Yargıtay 17. Hukuk Dairesi 2014/2991 Esas 2016/3078 Karar Sayılı İlamı

Abaküs Yazılım
17. Hukuk Dairesi
Esas No: 2014/2991
Karar No: 2016/3078
Karar Tarihi: 10.03.2016

Yargıtay 17. Hukuk Dairesi 2014/2991 Esas 2016/3078 Karar Sayılı İlamı

17. Hukuk Dairesi         2014/2991 E.  ,  2016/3078 K.

    "İçtihat Metni"


    MAHKEMESİ :Sulh Hukuk Mahkemesi

    Taraflar arasındaki tazminat davasının yapılan yargılaması sonunda; kararda yazılı nedenlerden dolayı mahkemenin görevsizliği nedeniyle davanın usulden reddine dair verilen hükmün süresi içinde davacı vekili ve davalı vekili tarafından temyiz edilmesi üzerine dosya incelendi, gereği düşünüldü:

    -K A R A R-

    Davacı vekili; müvekkiline işyeri sigorta poliçesiyle sigortalı olan işyerinde, davalıya ait üst kattaki dairenin su borusunun patlaması nedeniyle hasar meydana geldiğini, hasar nedeniyle sigortalıya hasar ödemesi yapıldığını belirterek fazlaya ilişkin hakları saklı kalmak kaydıyla 11.663,09 TL’nin 02.03.2009 tarihinden itibaren işleyecek faiziyle birlikte davalıdan tahsilini talep etmiştir.
    Davalı vekili; mahkemenin görevli ve yetkili olmadığını belirterek davanın reddini talep etmiştir.
    Mahkemece; iddia, savunma, toplanan delillere ve benimsenen bilirkişi raporuna göre; asliye hukuk mahkemesinin görevli olduğu gerekçesiyle davanın dava şartı yokluğundan usulden reddine verilmiş; hüküm, davacı vekili ve davalı vekili tarafından temyiz edilmiştir.
    1-Dava işyeri sigorta sözleşmesinden kaynaklanan rücuen tazminat istemine ilişkindir.
    Davacı ... şirketi bu davayı sigortalısının halefi olarak açtığına göre, görevli mahkemenin tayininde sigortalı ile davalı arasındaki ilişkinin hukuki mahiyeti nazara alınır.
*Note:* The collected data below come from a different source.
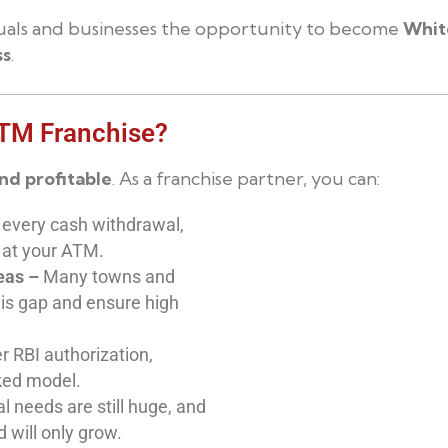
iduals and businesses the opportunity to become
Whit
ss
.
ATM Franchise?
and profitable
. As a franchise partner, you can:
 every cash withdrawal,
 at your ATM.
eas –
Many towns and
his gap and ensure high
 RBI authorization,
ked model.
l needs are still huge, and
 will only grow.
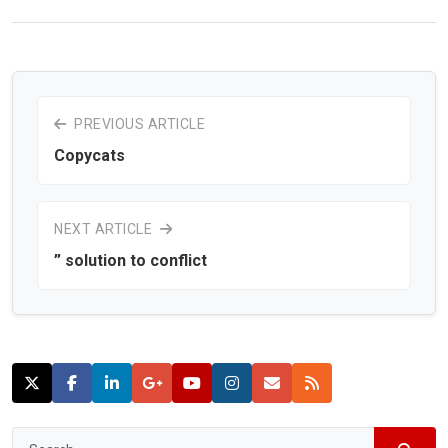
PREVIOUS ARTICLE
Copycats
NEXT ARTICLE
” solution to conflict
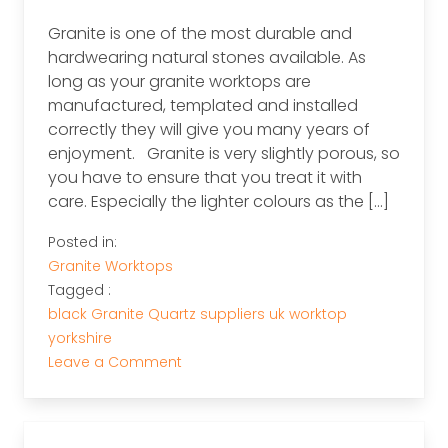
Granite is one of the most durable and
hardwearing natural stones available. As
long as your granite worktops are
manufactured, templated and installed
correctly they will give you many years of
enjoyment. Granite is very slightly porous, so
you have to ensure that you treat it with
care. Especially the lighter colours as the […]
Posted in:
Granite Worktops
Tagged :
black
Granite
Quartz
suppliers
uk
worktop
yorkshire
on
Leave a Comment
Granite
Worktops
Aftercare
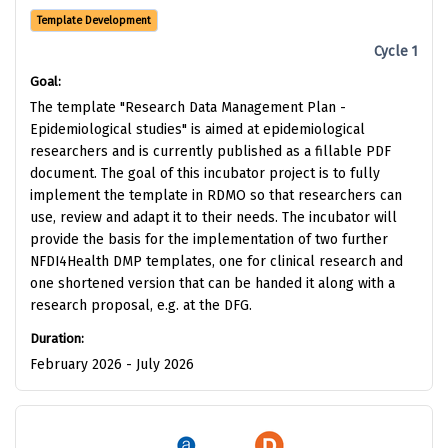
Template Development
Cycle 1
Goal:
The template "Research Data Management Plan -
Epidemiological studies" is aimed at epidemiological
researchers and is currently published as a fillable PDF
document. The goal of this incubator project is to fully
implement the template in RDMO so that researchers can
use, review and adapt it to their needs. The incubator will
provide the basis for the implementation of two further
NFDI4Health DMP templates, one for clinical research and
one shortened version that can be handed it along with a
research proposal, e.g. at the DFG.
Duration:
February 2026 - July 2026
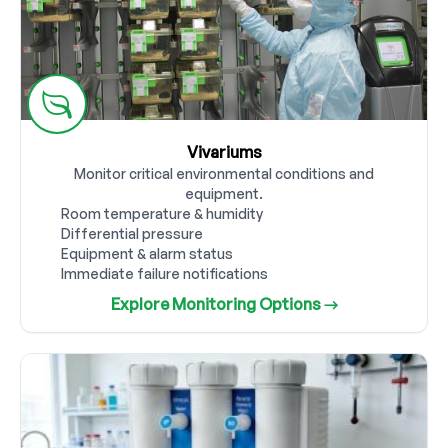
Vivariums
Monitor critical environmental conditions and
equipment.
Room temperature & humidity
Differential pressure
Equipment & alarm status
Immediate failure notifications
Explore Monitoring Options →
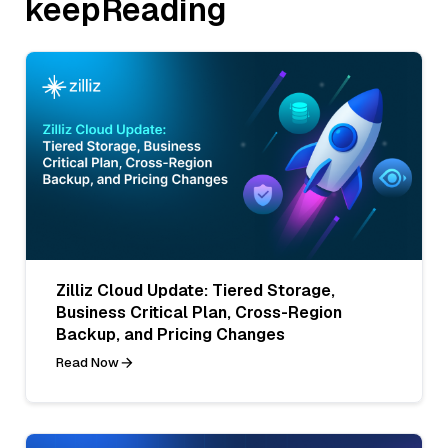
keepReading
Zilliz Cloud Update: Tiered Storage,
Business Critical Plan, Cross-Region
Backup, and Pricing Changes
Read Now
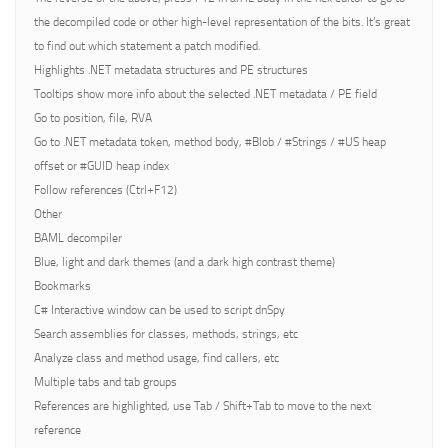
the decompiled code or other high-level representation of the bits. It’s great
to find out which statement a patch modified.
Highlights .NET metadata structures and PE structures
Tooltips show more info about the selected .NET metadata / PE field
Go to position, file, RVA
Go to .NET metadata token, method body, #Blob / #Strings / #US heap
offset or #GUID heap index
Follow references (Ctrl+F12)
Other
BAML decompiler
Blue, light and dark themes (and a dark high contrast theme)
Bookmarks
C# Interactive window can be used to script dnSpy
Search assemblies for classes, methods, strings, etc
Analyze class and method usage, find callers, etc
Multiple tabs and tab groups
References are highlighted, use Tab / Shift+Tab to move to the next
reference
Yargıtay İçtihadı Birleştirme Genel Kurulu"nun 22.03.1944 tarihli 37 Esas ve 9 sayılı kararında bu husus “sigortacının sorumlu kişi aleyhine açacağı dava sigorta poliçesinden doğan bir dava değildir. Bu nedenle, halefiyet davası bir ticari dava sayılamaz. Bu dava, aynen sigortalı kimsenin sorumlu kişiye karşı açmış olduğu bir dava gibidir. Sigortalının muhtelif mahkemelerde dava açma hakkı varsa aynı hak sigortacının halefiyet hakkına dayanan rücu davası için de söz konusudur” şeklinde vurgulanmaktadır.
    Dava; kat mülkiyeti kurulmuş olan ana taşınmazda davalıya ait üst kattaki bağımsız bölümden akan suların sigortalı işyerine sızması sonucu meydana gelen hasar nedeniyle sigortacı tarafından ödenen hasar bedelinin davalıdan tahsili istemine ilişkindir.
    634 sayılı Kat Mülkiyeti Kanunu"nun 19. maddesinde her kat malikinin ana gayrimenkule ve diğer bağımsız bölümlere, kusuru ile verdiği zarardan dolayı diğer kat maliklerine karşı sorumlu olduğu hüküm altına alınmıştır. Aynı kanunun Ek 1. maddesinde kat mülkiyetinden kaynaklanan her türlü uyuşmazlığın değerine bakılmaksızın sulh hukuk mahkemesinde çözümleneceği öngörülmüş olmakla, uyuşmazlığın sulh hukuk mahkemesinde çözümlenmesi gerekmektedir.
    Bu nedenle mahkemece işin esasına girilerek sonucuna göre bir verilmesi gerekirken yazılı şekilde görevsizlik kararı verilmesi doğru görülmemiştir.
    2-Her ne kadar davalı vekilinin 19.11.2013 havale tarihli temyize cevap dilekçesinde kararın bozularak yargı yerinin belirlenmesi talep edilmiş ise de; 6100 sayılı HMK"nun geçici 3/2. maddesi delaletiyle 1086 sayılı HUMK"nun 434/3. maddesinde belirtilen gerekli temyiz harç ve giderlerin yatırıldığına dair herhangi bir makbuz sunulmamıştır. Bu nedenle davalı vekili tarafından gerekli harç ve giderler yatırılmayıp usulüne göre temyiz başvurusunda bulunulmadığından davalı vekilinin temyiz dilekçesinin reddine verilmesi gerekmiştir.
    SONUÇ: Yukarıda (1) numaralı bentte açıklanan nedenlerle davacı vekilinin temyiz itirazlarının kabulü ile hükmün BOZULMASINA, (2) numaralı bentte açıklanan nedenle davalı vekilinin temyiz dilekçesinin REDDİNE, peşin alınan harcın istek halinde temyiz eden davacı ve davalıya geri verilmesine 10.03.2016 gününde oybirliğiyle verildi.